TRY IT
Make an exact transcript of the lines in the data below, starting with the one containing "Donald Trump con vía" and going on through the one containing "fast überall auf", with both included and the pictures left out.

EXTRACTED MATERIAL
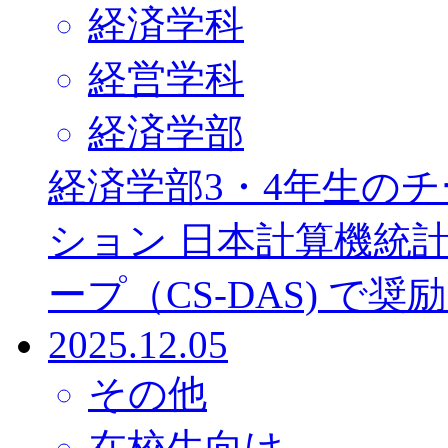
経済学科
経営学科
経済学部
経済学部3・4年生の
ション 日本計算機統
ープ（CS-DAS) 
2025.12.05
その他
在校生向け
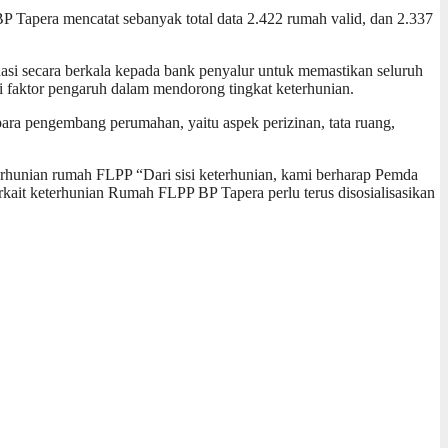
P Tapera mencatat sebanyak total data 2.422 rumah valid, dan 2.337
si secara berkala kepada bank penyalur untuk memastikan seluruh
adi faktor pengaruh dalam mendorong tingkat keterhunian.
para pengembang perumahan, yaitu aspek perizinan, tata ruang,
rhunian rumah FLPP “Dari sisi keterhunian, kami berharap Pemda
rkait keterhunian Rumah FLPP BP Tapera perlu terus disosialisasikan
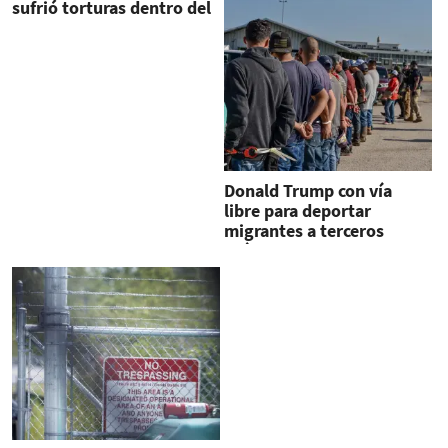
sufrió torturas dentro del
CECOT, en El Salvador
Donald Trump con vía
libre para deportar
migrantes a terceros
países como El Salvador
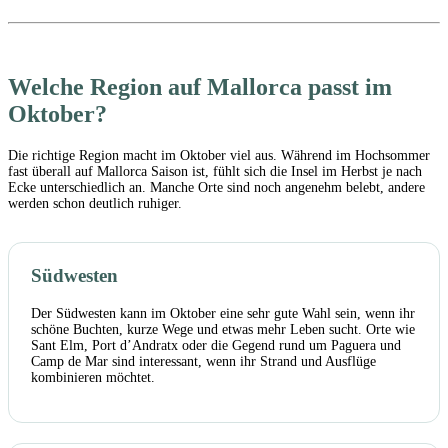
Welche Region auf Mallorca passt im
Oktober?
Die richtige Region macht im Oktober viel aus. Während im Hochsommer
fast überall auf Mallorca Saison ist, fühlt sich die Insel im Herbst je nach
Ecke unterschiedlich an. Manche Orte sind noch angenehm belebt, andere
werden schon deutlich ruhiger.
Südwesten
Der Südwesten kann im Oktober eine sehr gute Wahl sein, wenn ihr
schöne Buchten, kurze Wege und etwas mehr Leben sucht. Orte wie
Sant Elm, Port d’Andratx oder die Gegend rund um Paguera und
Camp de Mar sind interessant, wenn ihr Strand und Ausflüge
kombinieren möchtet.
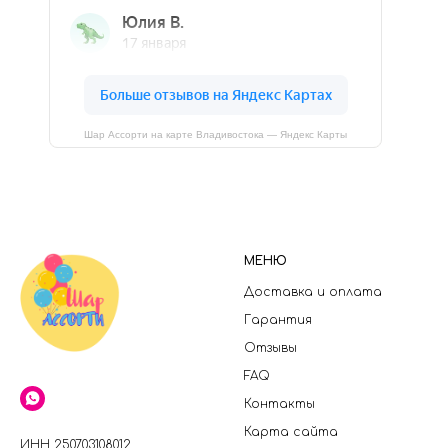
Шар Ассорти на карте Владивостока — Яндекс Карты
МЕНЮ
Доставка и оплата
Гарантия
Отзывы
FAQ
Контакты
Карта сайта
ИНН 250703108012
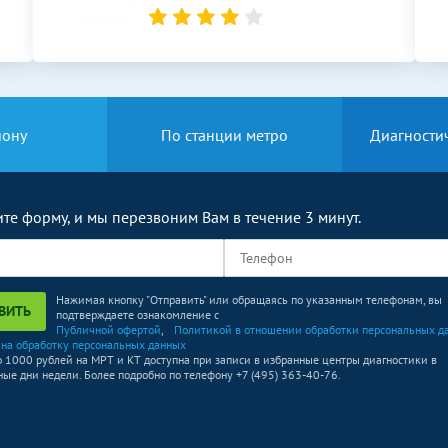
2000
р.
-
700
р.
-
3600
р.
-
750
р.
-
йону
По станции метро
Диагности
Без контраста
С контрастом
2500
р.
-
те форму, и мы перезвоним Вам в течение 3 минут.
Без контраста
С контрастом
700
р.
-
Нажимая кнопку "Отправить" или обращаясь по указанным телефонам, вы
ВИТЬ
подтверждаете ознакомление с
750
р.
-
Публичной офертой
,
Политикой в отношении обработки персональных д
 на обработку персональных данных
о 1000 рублей на МРТ и КТ доступна при записи в избранные центры диагностики в
Без контраста
С контрастом
ые дни недели. Более подробно по телефону +7 (495) 363-40-76.
25700
р.
-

TASK SOLUTION
Donald Trump con vía
libre para deportar
migrantes a terceros
países como El Salvador
Welche Region auf Mallorca passt im
Oktober?
Die richtige Region macht im Oktober viel aus. Während im Hochsommer
fast überall auf Mallorca Saison ist, fühlt sich die Insel im Herbst je nach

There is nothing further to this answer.